This repo contains a dataset of the battles in the War of the Five Kings from George R.R. Martin's A Song Of Ice And Fire series.
This small side project came about because I outside of my regular projects I have been looking for a small-n dataset to use as a data science teaching tool. While "non-fiction" datasets are, frankly, more interesting, they also come with the mess, complications, and grey-areas associated with the real world. On the other end of the spectrum, randomly generated datasets can be difficult to use as a teaching tool because their outputs (e.g. visualizations or analyses) are meaningless. So, instead of generating a dataset from random-values, the George R.R. Martin series provides ample source material to create a dataset that is both fictional and with (for anyone that has read the series) built-in context. Also, I had a few hours to kill in an airport.
Here is an exploratory analysis of the dataset on nbviewer
This readme file acts as the codebook for the dataset.
- The battles of the War of the Five Kings
- name: String variable. The name of the battle.
- year: Numeric variable. The year of the battle.
- battle_number: Numeric variable. A unique ID number for the battle.
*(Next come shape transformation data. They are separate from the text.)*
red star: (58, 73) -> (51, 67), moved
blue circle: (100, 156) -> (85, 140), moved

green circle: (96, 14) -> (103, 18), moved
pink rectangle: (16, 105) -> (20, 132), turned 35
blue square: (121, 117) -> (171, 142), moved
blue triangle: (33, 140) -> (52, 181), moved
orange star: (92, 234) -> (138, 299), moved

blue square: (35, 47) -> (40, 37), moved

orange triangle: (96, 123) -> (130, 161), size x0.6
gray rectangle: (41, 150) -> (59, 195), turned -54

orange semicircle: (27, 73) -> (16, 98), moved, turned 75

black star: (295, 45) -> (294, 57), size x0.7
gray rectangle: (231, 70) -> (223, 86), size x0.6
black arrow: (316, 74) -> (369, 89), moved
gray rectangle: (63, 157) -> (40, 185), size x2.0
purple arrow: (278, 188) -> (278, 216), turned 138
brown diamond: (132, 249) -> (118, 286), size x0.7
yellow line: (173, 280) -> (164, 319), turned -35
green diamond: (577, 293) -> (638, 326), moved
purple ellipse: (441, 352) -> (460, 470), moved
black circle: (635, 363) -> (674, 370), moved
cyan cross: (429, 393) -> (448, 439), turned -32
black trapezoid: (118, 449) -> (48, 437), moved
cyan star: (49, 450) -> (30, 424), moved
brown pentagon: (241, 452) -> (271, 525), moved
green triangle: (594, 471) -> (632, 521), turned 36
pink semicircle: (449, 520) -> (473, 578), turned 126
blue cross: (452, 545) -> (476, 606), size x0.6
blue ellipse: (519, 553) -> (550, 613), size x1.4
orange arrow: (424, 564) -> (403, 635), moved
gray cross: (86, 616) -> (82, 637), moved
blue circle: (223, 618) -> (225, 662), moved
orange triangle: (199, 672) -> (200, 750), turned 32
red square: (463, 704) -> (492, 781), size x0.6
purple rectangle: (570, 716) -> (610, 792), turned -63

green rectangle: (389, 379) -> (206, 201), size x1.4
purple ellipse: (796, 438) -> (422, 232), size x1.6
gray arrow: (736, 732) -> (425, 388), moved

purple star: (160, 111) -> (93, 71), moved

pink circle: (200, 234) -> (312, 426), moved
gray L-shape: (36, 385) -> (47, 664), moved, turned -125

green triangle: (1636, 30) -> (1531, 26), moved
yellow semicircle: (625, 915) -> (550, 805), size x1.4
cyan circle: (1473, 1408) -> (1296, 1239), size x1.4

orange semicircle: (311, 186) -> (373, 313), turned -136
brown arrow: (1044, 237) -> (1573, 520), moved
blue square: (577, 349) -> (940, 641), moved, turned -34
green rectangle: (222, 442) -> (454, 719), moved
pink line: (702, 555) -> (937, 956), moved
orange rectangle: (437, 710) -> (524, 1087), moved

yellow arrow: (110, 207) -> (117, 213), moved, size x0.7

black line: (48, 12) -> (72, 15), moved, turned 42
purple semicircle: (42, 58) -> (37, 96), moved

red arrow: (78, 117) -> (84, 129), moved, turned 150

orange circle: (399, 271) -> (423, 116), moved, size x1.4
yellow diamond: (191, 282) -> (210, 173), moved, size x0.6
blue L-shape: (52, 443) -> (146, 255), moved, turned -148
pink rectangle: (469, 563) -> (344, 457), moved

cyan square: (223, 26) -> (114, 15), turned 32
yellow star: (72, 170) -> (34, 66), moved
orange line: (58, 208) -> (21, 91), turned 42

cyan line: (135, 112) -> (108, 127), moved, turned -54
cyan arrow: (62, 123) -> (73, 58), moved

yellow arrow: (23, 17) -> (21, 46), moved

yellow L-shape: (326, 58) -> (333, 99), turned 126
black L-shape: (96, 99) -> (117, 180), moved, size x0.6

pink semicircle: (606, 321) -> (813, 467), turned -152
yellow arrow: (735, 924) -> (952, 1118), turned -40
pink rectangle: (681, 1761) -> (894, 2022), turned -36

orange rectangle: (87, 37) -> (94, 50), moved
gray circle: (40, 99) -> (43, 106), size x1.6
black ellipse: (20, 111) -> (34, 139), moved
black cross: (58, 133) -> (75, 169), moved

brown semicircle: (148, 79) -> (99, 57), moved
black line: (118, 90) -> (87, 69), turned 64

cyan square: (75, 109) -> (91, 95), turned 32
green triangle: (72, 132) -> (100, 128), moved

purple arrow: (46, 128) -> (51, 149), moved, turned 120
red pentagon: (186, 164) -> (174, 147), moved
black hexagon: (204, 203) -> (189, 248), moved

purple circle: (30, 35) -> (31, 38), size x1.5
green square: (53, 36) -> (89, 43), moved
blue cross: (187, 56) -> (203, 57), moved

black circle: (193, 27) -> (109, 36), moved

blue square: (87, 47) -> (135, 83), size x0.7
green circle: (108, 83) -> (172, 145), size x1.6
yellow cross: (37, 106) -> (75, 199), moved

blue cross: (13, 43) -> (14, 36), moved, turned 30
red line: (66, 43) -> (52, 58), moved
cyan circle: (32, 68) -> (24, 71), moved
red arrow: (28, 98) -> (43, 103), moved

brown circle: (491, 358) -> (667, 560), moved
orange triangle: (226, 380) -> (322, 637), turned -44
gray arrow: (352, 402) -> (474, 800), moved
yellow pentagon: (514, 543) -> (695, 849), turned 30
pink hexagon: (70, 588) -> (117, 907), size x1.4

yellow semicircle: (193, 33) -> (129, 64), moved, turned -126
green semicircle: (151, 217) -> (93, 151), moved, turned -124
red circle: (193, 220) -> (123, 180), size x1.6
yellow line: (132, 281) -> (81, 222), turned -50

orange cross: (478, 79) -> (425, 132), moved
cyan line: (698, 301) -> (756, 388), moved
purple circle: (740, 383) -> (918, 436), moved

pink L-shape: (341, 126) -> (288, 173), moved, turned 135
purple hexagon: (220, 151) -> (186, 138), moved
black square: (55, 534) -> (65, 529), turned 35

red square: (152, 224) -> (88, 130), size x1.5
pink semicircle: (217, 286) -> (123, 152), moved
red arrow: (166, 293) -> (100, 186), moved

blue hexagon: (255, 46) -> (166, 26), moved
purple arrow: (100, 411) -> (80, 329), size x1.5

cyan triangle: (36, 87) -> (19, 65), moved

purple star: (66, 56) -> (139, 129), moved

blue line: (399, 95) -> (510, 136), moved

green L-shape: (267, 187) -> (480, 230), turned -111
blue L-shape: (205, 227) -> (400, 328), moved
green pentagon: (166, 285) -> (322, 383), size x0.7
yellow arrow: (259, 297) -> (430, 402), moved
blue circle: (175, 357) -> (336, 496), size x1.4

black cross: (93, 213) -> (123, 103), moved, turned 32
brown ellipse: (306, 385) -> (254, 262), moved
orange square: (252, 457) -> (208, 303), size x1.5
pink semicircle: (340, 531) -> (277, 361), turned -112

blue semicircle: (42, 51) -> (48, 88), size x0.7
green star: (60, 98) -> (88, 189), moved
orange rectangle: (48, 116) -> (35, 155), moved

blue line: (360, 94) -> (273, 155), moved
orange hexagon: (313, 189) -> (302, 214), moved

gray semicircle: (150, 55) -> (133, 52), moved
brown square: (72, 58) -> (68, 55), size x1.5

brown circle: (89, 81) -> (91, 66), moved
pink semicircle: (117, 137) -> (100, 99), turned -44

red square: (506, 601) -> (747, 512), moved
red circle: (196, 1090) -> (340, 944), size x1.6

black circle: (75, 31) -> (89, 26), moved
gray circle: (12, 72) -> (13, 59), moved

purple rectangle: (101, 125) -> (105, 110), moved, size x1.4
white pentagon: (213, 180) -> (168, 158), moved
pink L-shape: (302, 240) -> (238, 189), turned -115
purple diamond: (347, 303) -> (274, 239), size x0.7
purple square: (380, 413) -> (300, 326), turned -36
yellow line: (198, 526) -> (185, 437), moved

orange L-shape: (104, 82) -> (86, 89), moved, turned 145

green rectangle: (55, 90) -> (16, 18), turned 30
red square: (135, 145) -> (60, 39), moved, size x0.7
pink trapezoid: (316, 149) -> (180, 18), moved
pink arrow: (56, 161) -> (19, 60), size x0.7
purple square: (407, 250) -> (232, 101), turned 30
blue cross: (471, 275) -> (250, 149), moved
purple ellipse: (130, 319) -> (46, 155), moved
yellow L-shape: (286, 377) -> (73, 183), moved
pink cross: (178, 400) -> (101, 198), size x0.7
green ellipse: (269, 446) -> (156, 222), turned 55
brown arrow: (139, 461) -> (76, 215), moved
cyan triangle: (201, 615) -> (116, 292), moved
- attacker_king: Categorical. The attacker's king. A slash indicators that the king charges over the course of the war. For example, "Joffrey/Tommen Baratheon" is coded as such because one king follows the other in the Iron Throne.
- defender_king: Categorical variable. The defender's king.
- attacker_1: String variable. Major house attacking.
- attacker_2: String variable. Major house attacking.
- attacker_3: String variable. Major house attacking.
- attacker_4: String variable. Major house attacking.
- defender_1: String variable. Major house defending.
- defender_2: String variable. Major house defending.
- defender_3: String variable. Major house defending.
- defender_4: String variable. Major house defending.
- attacker_outcome: Categorical variable. The outcome from the perspective of the attacker. Categories: win, loss, draw.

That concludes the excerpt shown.